Skip to main content

Your First AMPS Kafka Connect Pipeline

This chapter provides a basic walkthrough using the connector with Kafka Connect. For this example, the AMPS Kafka source subscribes to AMPS, writes records into Kafka, and the AMPS Kafka sink reads those records from Kafka and publishes them back to AMPS.

The connector repository includes the same example under src/main/resources/examples/aggSub/.

Start Kafka

Start a local Kafka broker from the Kafka installation directory.
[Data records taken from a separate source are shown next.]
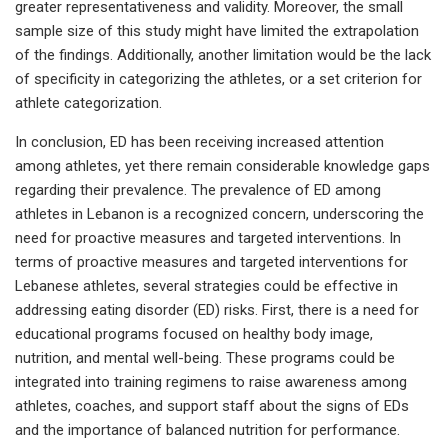
greater representativeness and validity. Moreover, the small
sample size of this study might have limited the extrapolation
of the findings. Additionally, another limitation would be the lack
of specificity in categorizing the athletes, or a set criterion for
athlete categorization.
In conclusion, ED has been receiving increased attention
among athletes, yet there remain considerable knowledge gaps
regarding their prevalence. The prevalence of ED among
athletes in Lebanon is a recognized concern, underscoring the
need for proactive measures and targeted interventions. In
terms of proactive measures and targeted interventions for
Lebanese athletes, several strategies could be effective in
addressing eating disorder (ED) risks. First, there is a need for
educational programs focused on healthy body image,
nutrition, and mental well-being. These programs could be
integrated into training regimens to raise awareness among
athletes, coaches, and support staff about the signs of EDs
and the importance of balanced nutrition for performance.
For KRaft mode, generate a cluster ID, format the log directories, and start the server:

KAFKA_CLUSTER_ID="$(bin/kafka-storage.sh random-uuid)"
bin/kafka-storage.sh format --standalone -t "$KAFKA_CLUSTER_ID" -c config/server.properties
bin/kafka-server-start.sh config/server.properties

For ZooKeeper-based Kafka distributions, start ZooKeeper and then start the server:

bin/zookeeper-server-start.sh config/zookeeper.properties
bin/kafka-server-start.sh config/server.properties

Start AMPS

Start AMPS with the configuration file provided by the connector example:

AMPS-{version}-Release-Linux/bin/ampServer src/main/resources/examples/aggSub/amps-config.xml

Start Kafka Connect

Start a distributed Kafka Connect worker:

bin/connect-distributed.sh config/connect-distributed.properties
tip

Make sure the worker plugin.path includes the directory where the AMPS Kafka connector plugin was installed before starting Kafka Connect.

Load the Source Connector

From the connector repository directory, load the source connector:

curl -X POST -H "Content-Type:application/json" http://localhost:8083/connectors --data @src/main/resources/examples/aggSub/AMPSKafkaSource.json

The source connector configuration uses an AMPS aggregated subscription:

{
"name": "amps-kafka-source",
"config": {
"connector.class": "com.crankuptheamps.kafka.AMPSKafkaSource",
"tasks.max": "1",
"key.converter": "org.apache.kafka.connect.storage.StringConverter",
"value.converter": "org.apache.kafka.connect.converters.ByteArrayConverter",
"header.converter": "org.apache.kafka.connect.storage.StringConverter",
"clientFactoryClass": "com.crankuptheamps.kafka.AMPSBasicClientFunction",
"clientName": "KafkaSource",
"uri": "tcp://localhost:9007/amps/json",
"command": "sow_and_subscribe",
"ampsTopic": "Orders",
"filter": "/symbol IN ('IBM', 'MSFT')",
"options": "projection=[/symbol,avg(/price) as /avg_price, avg(/price*/qty) as /avg_total],grouping=[/symbol],conflation=1s",
"subscriptionId": "Sub-100",
"cmdTypeFilter": "9",
"maxBuffers": "10",
"maxBatch": "1000",
"pruneTimeThreshold": "300000",
"eventHeaders": "topicHeader,timestamp"
}
}

Load the Sink Connector

Load the sink connector:

curl -X POST -H "Content-Type:application/json" http://localhost:8083/connectors --data @src/main/resources/examples/aggSub/AMPSKafkaSink.json

The sink reads from the Kafka topic Orders and publishes records to the AMPS topic AMPSKafkaSinkTest:

{
"name": "amps-kafka-sink",
"config": {
"connector.class": "com.crankuptheamps.kafka.AMPSKafkaSink",
"topics": "Orders",
"tasks.max": "1",
"key.converter": "org.apache.kafka.connect.storage.StringConverter",
"value.converter": "org.apache.kafka.connect.converters.ByteArrayConverter",
"header.converter": "org.apache.kafka.connect.storage.StringConverter",
"clientFactoryClass": "com.crankuptheamps.kafka.AMPSBasicClientFunction",
"clientName": "KafkaSink",
"pubStoreType": "memory",
"pubStoreInitialCap": "100",
"uri": "tcp://localhost:9007/amps/json",
"ampsTopic": "AMPSKafkaSinkTest",
"maxBatch": "100",
"useTopicHeader": "false"
}
}

Subscribe to the Sink Output

Use the AMPS spark utility to subscribe to the topic where the sink publishes records:

AMPS-{version}-Release-Linux/bin/spark subscribe -server localhost:9007 -topic AMPSKafkaSinkTest

Publish Example Messages

Publish the example JSON messages to the Orders topic:

AMPS-{version}-Release-Linux/bin/spark publish -server localhost:9007 -topic Orders -rate 1 -file src/main/resources/examples/aggSub/messages.json

The source filters for /symbol values of IBM and MSFT, uses a one second conflation interval, and projects aggregate fields. The sink subscriber receives the processed updates after they pass from AMPS to Kafka and back into AMPS.